Palstein leaned back in his chair. Basically he didn’t need to reply. Helium-3 was establishing itself as the energy source of the future, there was no doubt about that. Orley’s fusion reactors were working reliably around the clock, and in terms of the balance between energy and environment everything was fine; the transport of the element from the Moon to the Earth was no longer a problem. Palstein’s sector, however, seemed to be traumatised. The oil companies had reckoned with everything – except the end of the oil age, without oil and gas running out! Not even the boldest visionaries of Royal Dutch Shell or BP had been able to imagine that their sector could be wiped out so quickly by an alternative energy source. Only ten years before, UK Energies had calculated the market share of alternative technologies at thirty per cent, nuclear energy included. Equally, it had been clear to everyone that most of those technologies could only be offered at competitive prices by companies operating on a global level. The photovoltaic sector, for example, got a good market share in sunny countries, but it required complex logistical infrastructures. And who was capable of doing that, if not the big multinational oil companies, who only had to make sure that they could make a quick getaway and switch to a different area when it came to the crunch?

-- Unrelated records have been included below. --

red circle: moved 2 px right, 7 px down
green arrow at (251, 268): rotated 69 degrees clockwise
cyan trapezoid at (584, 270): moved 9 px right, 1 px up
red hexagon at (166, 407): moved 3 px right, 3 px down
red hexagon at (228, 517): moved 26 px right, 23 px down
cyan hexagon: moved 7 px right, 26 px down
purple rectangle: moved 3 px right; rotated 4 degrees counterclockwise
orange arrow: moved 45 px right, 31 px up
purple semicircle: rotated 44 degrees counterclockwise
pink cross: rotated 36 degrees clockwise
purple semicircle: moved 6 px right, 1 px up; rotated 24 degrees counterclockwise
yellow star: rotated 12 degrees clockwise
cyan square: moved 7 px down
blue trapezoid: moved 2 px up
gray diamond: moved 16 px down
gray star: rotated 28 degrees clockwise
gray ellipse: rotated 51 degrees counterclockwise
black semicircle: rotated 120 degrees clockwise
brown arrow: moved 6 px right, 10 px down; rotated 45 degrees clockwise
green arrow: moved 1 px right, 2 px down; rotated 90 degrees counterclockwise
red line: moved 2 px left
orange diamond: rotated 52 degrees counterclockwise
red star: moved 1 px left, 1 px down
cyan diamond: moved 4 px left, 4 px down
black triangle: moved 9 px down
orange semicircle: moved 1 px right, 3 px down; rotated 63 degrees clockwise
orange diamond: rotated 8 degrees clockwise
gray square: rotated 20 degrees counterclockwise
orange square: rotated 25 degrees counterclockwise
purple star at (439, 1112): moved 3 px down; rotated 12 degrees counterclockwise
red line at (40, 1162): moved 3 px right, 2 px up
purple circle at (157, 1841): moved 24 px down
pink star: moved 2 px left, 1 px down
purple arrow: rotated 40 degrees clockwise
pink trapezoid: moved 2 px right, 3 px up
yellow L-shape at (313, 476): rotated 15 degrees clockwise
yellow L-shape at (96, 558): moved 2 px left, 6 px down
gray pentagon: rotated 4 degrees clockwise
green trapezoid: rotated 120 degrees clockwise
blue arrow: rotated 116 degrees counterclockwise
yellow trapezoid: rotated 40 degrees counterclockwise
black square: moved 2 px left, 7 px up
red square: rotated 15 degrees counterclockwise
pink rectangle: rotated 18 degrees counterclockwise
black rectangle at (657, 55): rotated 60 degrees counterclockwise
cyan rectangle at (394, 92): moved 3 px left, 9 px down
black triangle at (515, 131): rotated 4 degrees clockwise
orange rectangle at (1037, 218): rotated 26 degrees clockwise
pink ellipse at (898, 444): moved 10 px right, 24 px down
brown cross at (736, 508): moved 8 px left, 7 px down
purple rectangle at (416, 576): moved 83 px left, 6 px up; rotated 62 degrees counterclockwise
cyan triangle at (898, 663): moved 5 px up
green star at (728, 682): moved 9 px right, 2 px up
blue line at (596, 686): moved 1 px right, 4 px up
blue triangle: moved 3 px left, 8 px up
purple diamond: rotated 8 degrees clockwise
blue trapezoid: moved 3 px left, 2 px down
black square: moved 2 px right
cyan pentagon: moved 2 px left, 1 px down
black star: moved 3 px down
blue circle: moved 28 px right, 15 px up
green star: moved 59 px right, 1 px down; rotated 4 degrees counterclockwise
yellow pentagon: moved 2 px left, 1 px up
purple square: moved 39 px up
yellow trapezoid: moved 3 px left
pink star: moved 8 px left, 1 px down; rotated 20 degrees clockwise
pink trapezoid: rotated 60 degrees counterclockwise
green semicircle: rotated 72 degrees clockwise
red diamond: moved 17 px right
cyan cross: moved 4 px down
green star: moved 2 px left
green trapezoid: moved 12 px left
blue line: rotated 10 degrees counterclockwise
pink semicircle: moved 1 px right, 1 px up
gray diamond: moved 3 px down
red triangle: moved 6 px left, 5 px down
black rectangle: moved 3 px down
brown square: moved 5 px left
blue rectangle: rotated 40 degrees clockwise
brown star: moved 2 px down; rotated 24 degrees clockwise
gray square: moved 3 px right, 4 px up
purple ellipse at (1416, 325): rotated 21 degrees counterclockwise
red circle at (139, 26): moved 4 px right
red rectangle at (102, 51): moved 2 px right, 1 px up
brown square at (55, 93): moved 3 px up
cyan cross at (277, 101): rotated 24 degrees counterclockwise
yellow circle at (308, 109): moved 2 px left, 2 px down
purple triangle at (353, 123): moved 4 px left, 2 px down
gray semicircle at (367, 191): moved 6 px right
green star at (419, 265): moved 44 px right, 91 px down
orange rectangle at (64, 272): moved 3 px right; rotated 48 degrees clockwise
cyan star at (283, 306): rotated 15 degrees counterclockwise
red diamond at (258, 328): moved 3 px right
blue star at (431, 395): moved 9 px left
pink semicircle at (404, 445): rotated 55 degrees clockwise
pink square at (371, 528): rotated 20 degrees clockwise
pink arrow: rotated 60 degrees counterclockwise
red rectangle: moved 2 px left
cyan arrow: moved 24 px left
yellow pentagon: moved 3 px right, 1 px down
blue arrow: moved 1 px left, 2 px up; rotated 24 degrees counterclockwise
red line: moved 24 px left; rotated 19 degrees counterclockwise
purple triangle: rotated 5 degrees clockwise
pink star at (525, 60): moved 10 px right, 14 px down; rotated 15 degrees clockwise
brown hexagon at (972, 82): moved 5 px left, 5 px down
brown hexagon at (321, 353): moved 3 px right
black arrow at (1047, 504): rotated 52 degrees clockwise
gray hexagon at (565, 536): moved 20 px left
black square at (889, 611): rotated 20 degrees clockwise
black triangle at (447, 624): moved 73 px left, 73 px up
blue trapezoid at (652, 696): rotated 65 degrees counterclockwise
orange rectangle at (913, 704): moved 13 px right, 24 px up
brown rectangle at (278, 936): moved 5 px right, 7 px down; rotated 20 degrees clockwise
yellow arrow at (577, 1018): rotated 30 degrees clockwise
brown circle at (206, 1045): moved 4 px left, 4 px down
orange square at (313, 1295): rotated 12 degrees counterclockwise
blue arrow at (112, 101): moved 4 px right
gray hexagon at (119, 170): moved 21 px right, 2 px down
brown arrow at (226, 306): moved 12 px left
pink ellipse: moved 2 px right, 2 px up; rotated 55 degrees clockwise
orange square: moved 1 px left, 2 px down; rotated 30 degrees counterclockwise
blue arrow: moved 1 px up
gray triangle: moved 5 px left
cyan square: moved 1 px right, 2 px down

That most of the companies weren’t even ready to make this shift was down to prognoses about when oil and gas would actually run dry. Like Jehovah’s Witnesses constantly changing the date of the end of the world, throughout the 1980s various prophets of doom had predicted that the oil age would come to an end in 2010; in the 1990s it was 2030; at the start of the new millennium, in spite of increased consumption, it was 2050. But now it was clear that the existing reserves would last until 2080, even though production had already peaked, while the resources available suggested an even longer life. There was only one point on which they had all agreed: there would never be cheap oil again. Never again.